Some serious stuff is going to go down on tonight's Scandal mid-season finale.
We know this because Huck and Quinn (that'd be Guillermo Diaz and Katie Lowes) told us that it is going to be "epic." And because that kind of thing goes down on Scandal every single week and those are just regular episodes (SPOILER ALERT! The V.P. killed her husband last week).
So grab a bottle of wine (or two or three, no judgment here as long as you're of age), some gourmet popcorn and play along with us. Can we get drunker than Mellie on a hooch bender? As Olivia herself would say, "It's handled."
Take A Sip:
Every time someone says B6-13.
Every time you can tell that Kerry Washington is pregnant, but is trying to hide it.
Every time Abby has a bitchy one-liner.
Every time Harrison talks too fast to understand (Can we get a transcript on that, please?)
Take Two Sips:
Every time Abby or David explicitly mention that they are boyfriend and girlfriend.
Every time Sally Langston name drops the Father, the Son, the Holy Spirit, Jesus, God, etc.
Every time Fitz calls himself "The Leader of the Free World."
Every time James mentions his and Cyrus' baby.
Take Three Sips:
Every time you actually see James and Cyrus' baby.
Every time you have a déjà vu flashback to Alias (Irina Derevko = Marie Walice?)

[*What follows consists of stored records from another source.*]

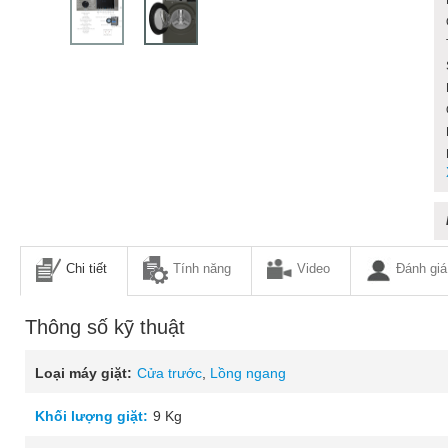
Chi tiết
Tính năng
Video
Đánh giá
Thông số kỹ thuật
Loại máy giặt:
Cửa trước
,
Lồng ngang
Khối lượng giặt:
9 Kg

Every time you ask, "What?"
Take a Shot:
Every time you scream, "WHAT?!" (It might help you understand better.)
Every time Olivia or Fitz says "hi" to each other.
Every time Olivia or Fitz talk about jam.
Every time you yell, "QUINN! YOU'RE SO STUPID!"
Every time a character goes on an extended monologue.
Every time there's a flashback with a bad wig, drink until the normal timeline resumes.
Every time you wish you had Olivia Pope's wardrobe, apartment or endless supply of wine. Drink until the outfit, the location or the amount of vino in the glass changes.
There's a killer cliffhanger. Basically, just chug whatever you have left at the end.
Scandal's mid-season finale airs tonight at 10 p.m. ET on ABC.